I always thought the very end of Same Time Same Place was foreshadowing Buffy sharing power at the end of the series. Why? Because it wasn't organic to the episode. It seemed like it was deliberately included for a reason.
I had a theory all season that the problem of the Slayer was like "Marie Curie syndrome"--the idea that women can succeed and be powerful/intelligent, but they are special, exceptional, unusual. And when they are presented as such, it's not really empowering to the women and girls out there who might some day pursue similar interests, and it's also damaging to the "Marie Curies" who are told they are special and thus isolated.
Damn, I can't find the original, but I wrote this in December on a Spike list in response to the idea that Buffy might end the series without superpowers:
"I wrote a post a few weeks ago about female exceptionalism. It's all well and good for Buffy to be the Slayer, a strong woman etc., and example of female power, but hell, she's the only one. Or one of 2 slayers. :) Female exceptionalism--the idea that only the extraordinary women can have that kind of power.
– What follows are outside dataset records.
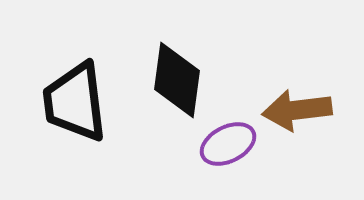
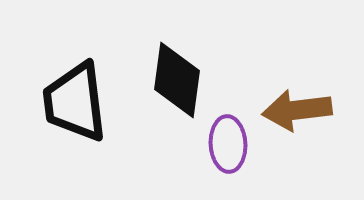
purple ellipse: rotated 66 degrees counterclockwise
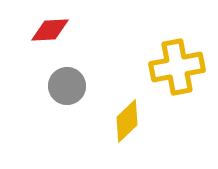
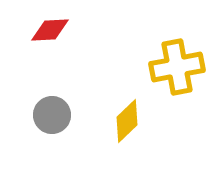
gray circle: moved 15 px left, 29 px down
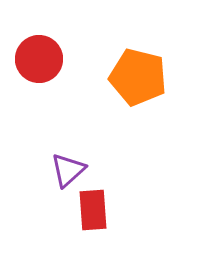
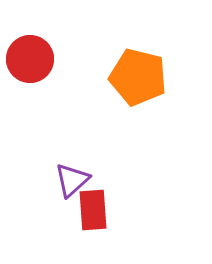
red circle: moved 9 px left
purple triangle: moved 4 px right, 10 px down
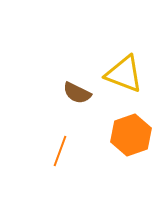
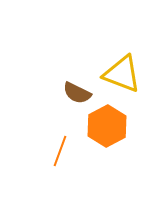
yellow triangle: moved 2 px left
orange hexagon: moved 24 px left, 9 px up; rotated 9 degrees counterclockwise
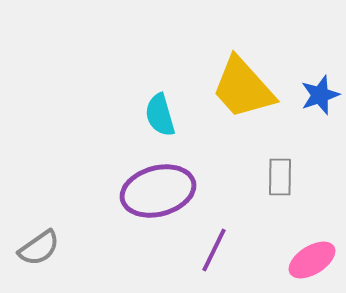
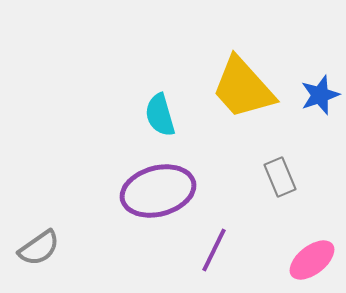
gray rectangle: rotated 24 degrees counterclockwise
pink ellipse: rotated 6 degrees counterclockwise
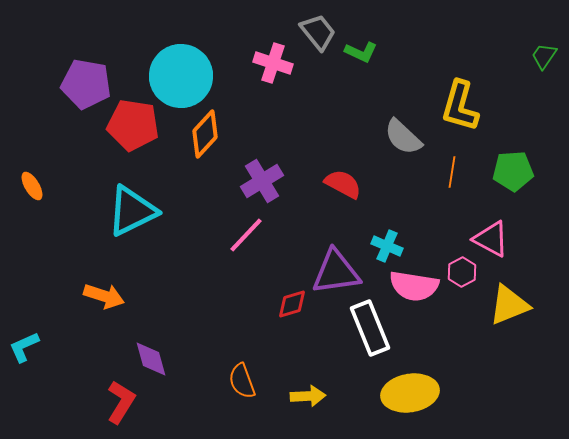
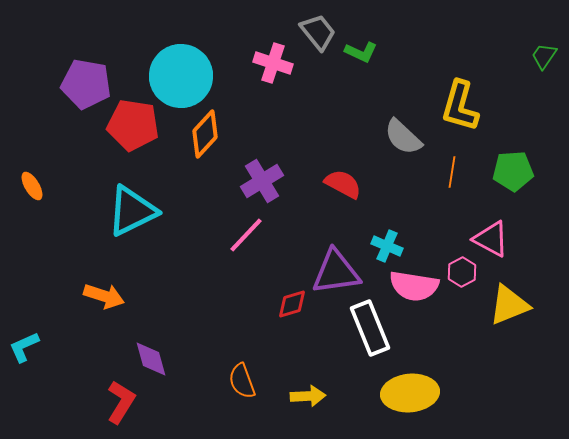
yellow ellipse: rotated 4 degrees clockwise
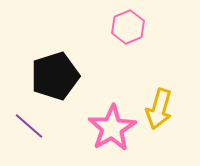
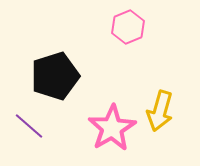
yellow arrow: moved 1 px right, 2 px down
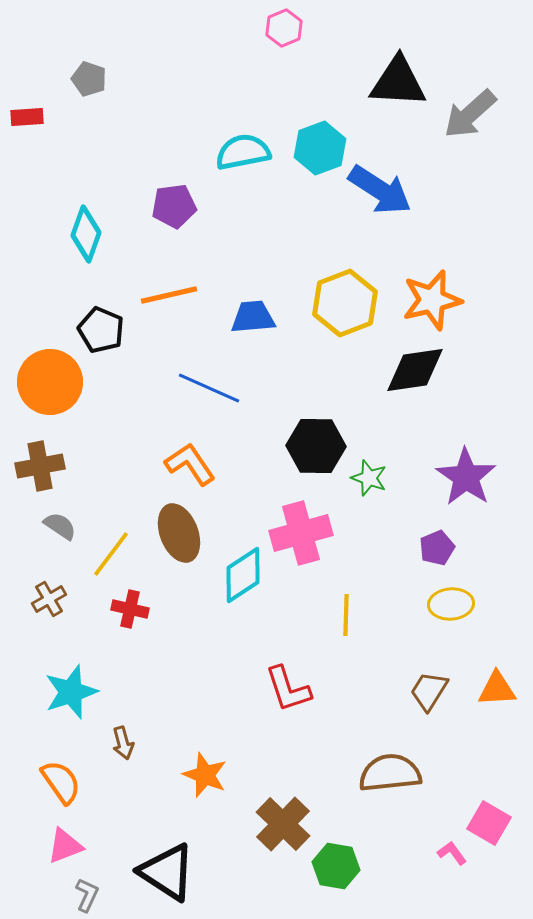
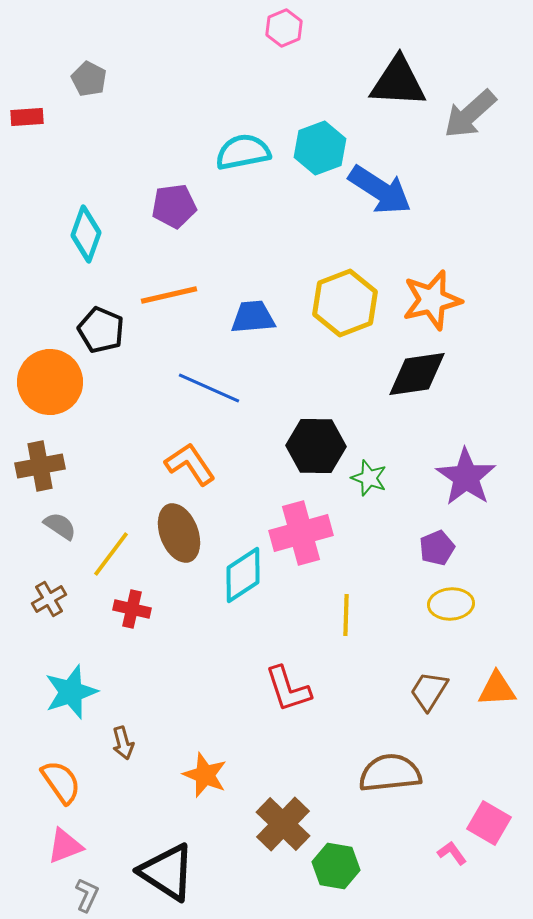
gray pentagon at (89, 79): rotated 8 degrees clockwise
black diamond at (415, 370): moved 2 px right, 4 px down
red cross at (130, 609): moved 2 px right
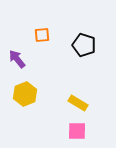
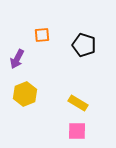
purple arrow: rotated 114 degrees counterclockwise
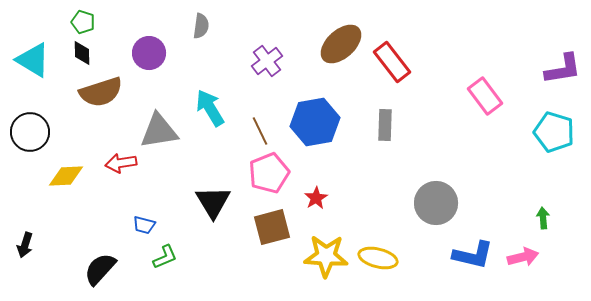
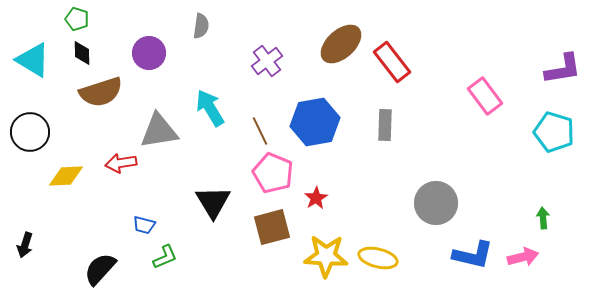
green pentagon: moved 6 px left, 3 px up
pink pentagon: moved 4 px right; rotated 27 degrees counterclockwise
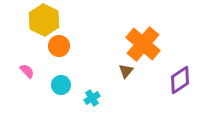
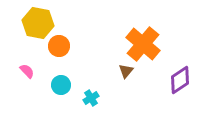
yellow hexagon: moved 6 px left, 3 px down; rotated 16 degrees counterclockwise
cyan cross: moved 1 px left
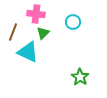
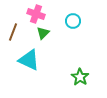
pink cross: rotated 12 degrees clockwise
cyan circle: moved 1 px up
cyan triangle: moved 1 px right, 8 px down
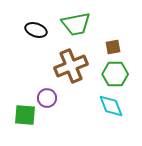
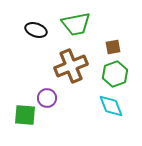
green hexagon: rotated 20 degrees counterclockwise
Well, with the advent of the SiTs, and Buffy training Dawn, maybe we're seeing that the "potential" to be extraordinary is in everyone, even those without superpowers/superstrength. And I think for Buffy to be the only girl in all the world to fight vampires is, in fact, limiting--for Buffy and for all women in the world. How is that feminist? What Joss may be going for is to recognize that you don't have to have superpowers to be extraordinary, to be able to fight the demons in your life. How is it feminist for Buffy to have to save all the women in Sunnydale? What's feminist is for them to realize they have the power to fight back for themselves, even if they are not Slayers.
Anyway, if that's the case, then Buffy ending the series as a superpowerless human--alongside a shanshu-ed/human Spike--is not a negative thing. She might see that she can share her power with all women. Slayer power is girl power. Or grrl power.
Is it about power? Or is it about empowerment?"
Just realizing, too, that this fits in with the idea of Get It Done, an episode I hated when I first read the script, but worked myself up into a state of respecting it before it aired. That episode was about Buffy being tired of having to do all the saving. Why couldn't the others take care of themselves? They had skills, reserves, powers. And when she went off to the Shadow Men, sure enough, they found that even without Buffy they were able to figure out how to deal.
And that's why I don't mind Spike keeping the coat. It symbolizes a dark side that he draws power from. It's the same thing as Willow doing her magic, even though her previous use of powerful magic led to flayed Warren.